Starmer pledges

Jon Cruddas: ‘Every leader before Keir Starmer has accepted Labour is a broad church. Why can’t he?’

Labour faces two huge strategic challenges: first how to win power, and second how to use it to change our country for the better. The polls – for now at least – suggest it will clear the first hurdle, but what of the second? 

The country is in a mess. We desperately need a bold and reforming Labour-led government to rebuild our economy and crumbling public services, restore trust in our democracy whilst tackling the climate crisis head-on. But our party’s capacity to effectively, democratically challenge the existing social and economic order depends on the degree to which it embraces pluralism. 

Pluralism is the recognition that no single issue, internal faction or political  party can usher in a Good Society alone. The Labour Party, of course, will need to play a central role if we are to transform our country. But why exclude those from other progressive traditions who can deepen and enrich such a project, just as Keynes and Beveridge did for Labour in 1945? 

Yet the Labour leadership appears to have rejected this approach in pursuit of internal factional dominance of the party. The leadership has subcontracted control of the party to Labour First, the most orthodox, hardline, Labour faction, to determine candidates and decide who and who is not a member. Such a monoculture is unprecedented in Labour history. This approach might work in opposition, but will come with a significant downside in government; an inability to create alliances and tap into wider sources of energy to bolster the when in power.

The leadership needs to change track. Modern politics demands a diversity of views and solutions that one small section of one party simply can’t deliver. If we go into office with this narrow governing mentality the fear is we simply won’t have the bandwidth to cope with the complexity of issues thrown at us.

Last week, staff at cross-party campaigns group Compass, an organisation of which I am a board member, handed in a petition to Labour HQ to warn the party against taking its current exclusionary approach into government. 12,000 people signed the petition calling for the party to embrace a pluralist culture for the sake of our country and highlighting that a better future will only be negotiated by all of us, not imposed from the top-down. Compass, which turns 20 this year, has been defending this tradition since its inception. 

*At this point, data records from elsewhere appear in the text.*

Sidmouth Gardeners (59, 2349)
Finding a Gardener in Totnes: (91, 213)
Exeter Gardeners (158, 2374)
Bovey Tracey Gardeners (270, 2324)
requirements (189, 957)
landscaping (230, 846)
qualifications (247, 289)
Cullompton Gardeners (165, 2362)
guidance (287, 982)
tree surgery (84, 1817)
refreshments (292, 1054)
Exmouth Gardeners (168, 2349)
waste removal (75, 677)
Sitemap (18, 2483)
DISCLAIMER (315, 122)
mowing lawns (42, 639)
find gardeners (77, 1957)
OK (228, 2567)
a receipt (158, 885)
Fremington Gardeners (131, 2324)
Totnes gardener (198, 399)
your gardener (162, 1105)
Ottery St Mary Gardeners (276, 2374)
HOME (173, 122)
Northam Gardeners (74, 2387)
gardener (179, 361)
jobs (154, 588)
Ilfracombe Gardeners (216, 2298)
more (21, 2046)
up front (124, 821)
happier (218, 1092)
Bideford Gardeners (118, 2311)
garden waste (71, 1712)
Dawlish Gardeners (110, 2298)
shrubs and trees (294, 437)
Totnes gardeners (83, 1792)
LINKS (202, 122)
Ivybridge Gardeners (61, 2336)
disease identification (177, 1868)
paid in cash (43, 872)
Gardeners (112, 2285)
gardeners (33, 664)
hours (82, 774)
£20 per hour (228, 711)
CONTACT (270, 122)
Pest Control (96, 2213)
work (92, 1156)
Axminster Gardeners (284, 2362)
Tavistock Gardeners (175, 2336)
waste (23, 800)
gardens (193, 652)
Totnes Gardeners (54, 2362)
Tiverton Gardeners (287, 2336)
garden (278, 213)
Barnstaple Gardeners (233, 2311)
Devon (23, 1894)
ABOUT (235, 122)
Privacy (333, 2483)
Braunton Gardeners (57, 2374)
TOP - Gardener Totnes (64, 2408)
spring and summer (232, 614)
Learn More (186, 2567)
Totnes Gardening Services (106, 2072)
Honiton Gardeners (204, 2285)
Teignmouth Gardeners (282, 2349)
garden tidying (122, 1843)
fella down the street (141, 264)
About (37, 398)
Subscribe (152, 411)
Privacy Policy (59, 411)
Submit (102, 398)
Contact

Respect, tolerance and pluralism represent our party’s core values. This reality was understood by Tony Blair.  Every leader before Keir Starmer has accepted a broad cohabitation of traditions – it’s what we call Labour’s ‘broad church’. The suppression of certain traditions such as those advanced by Compass, simply narrows the congregation so that it becomes unwelcoming or actively hostile to any who don’t fit the dominant ideological mould.

Of course, factions have always existed and competed for power within the Labour, and they will no doubt continue to – such is the nature of politics. But Labour has always maintained a basic understanding that other views are relevant, are historically rooted  and  provide necessary balance.

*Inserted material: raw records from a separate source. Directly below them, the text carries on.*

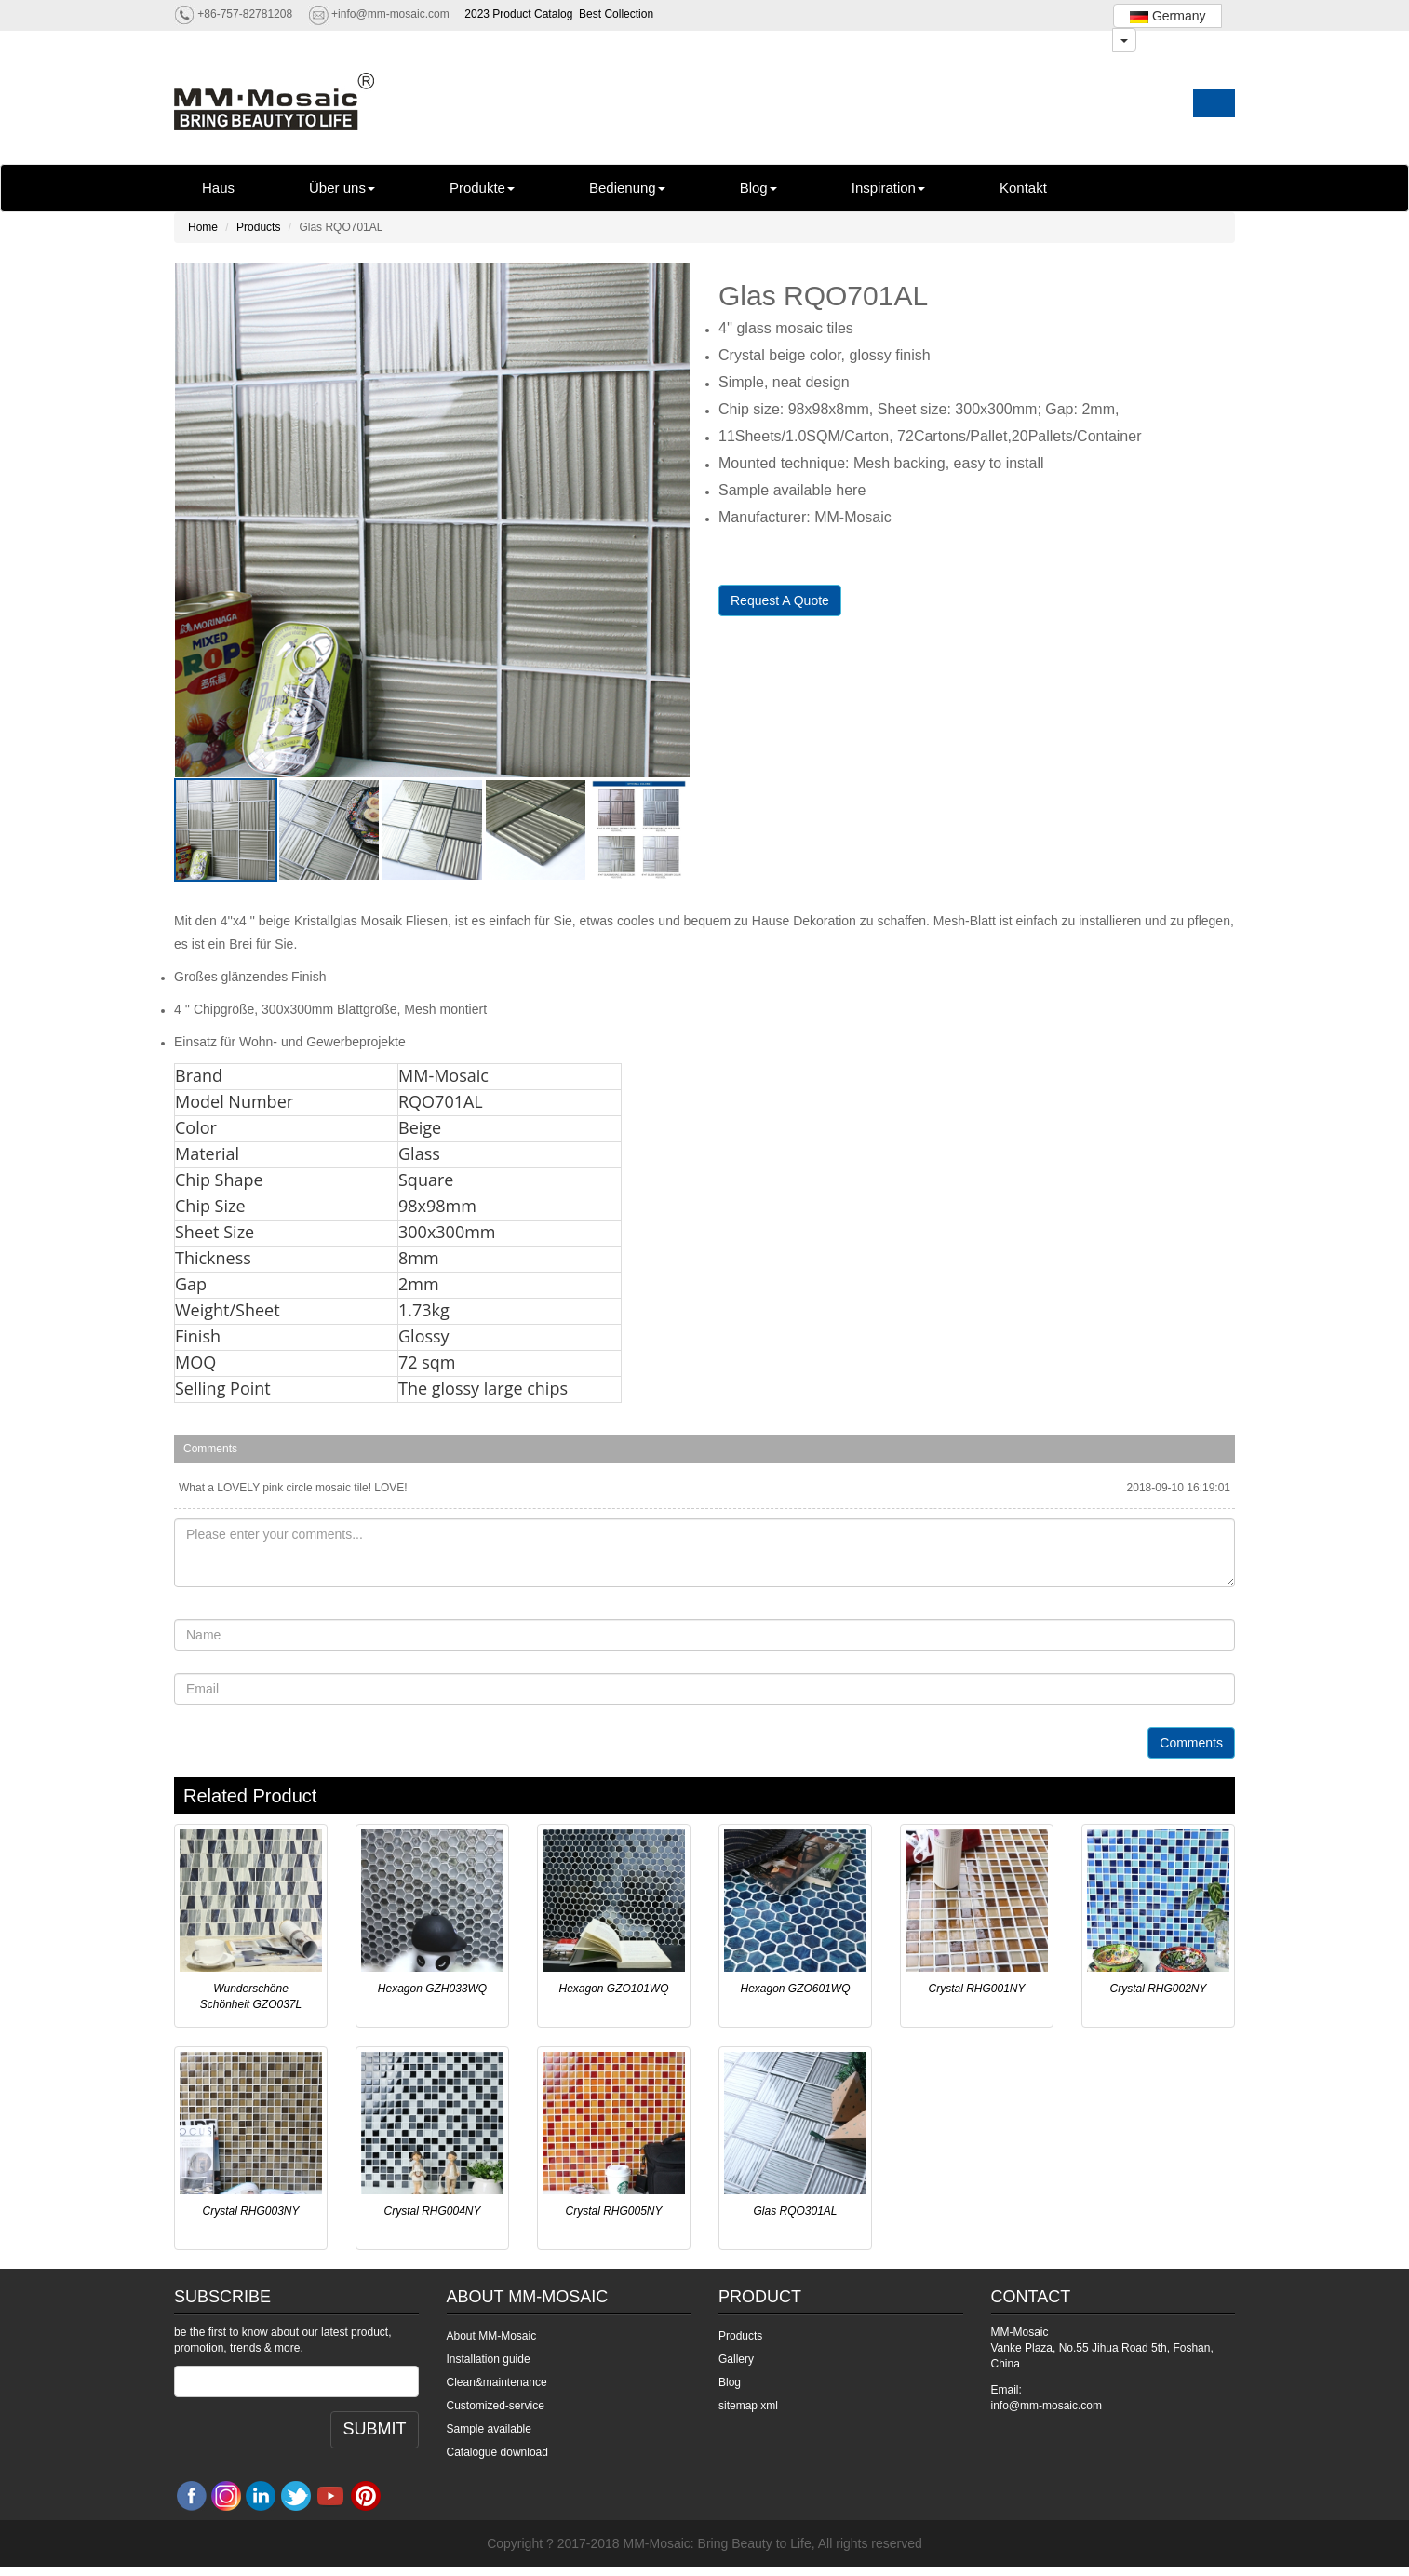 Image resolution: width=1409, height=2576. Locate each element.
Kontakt (1023, 188)
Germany (1167, 15)
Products (258, 227)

The threatened expulsion of Neal Lawson is just one recent example of this leadership’s excesses. But this egregious overreach extends far beyond one case – many others have now been thrown out of the party, banned from standing as candidates or driven out by a culture of intolerance. Membership of our party has dropped dramatically over the last few years.  

Labour’s proud history of pluralism is in danger of being threatened just when our party and the country needs it most.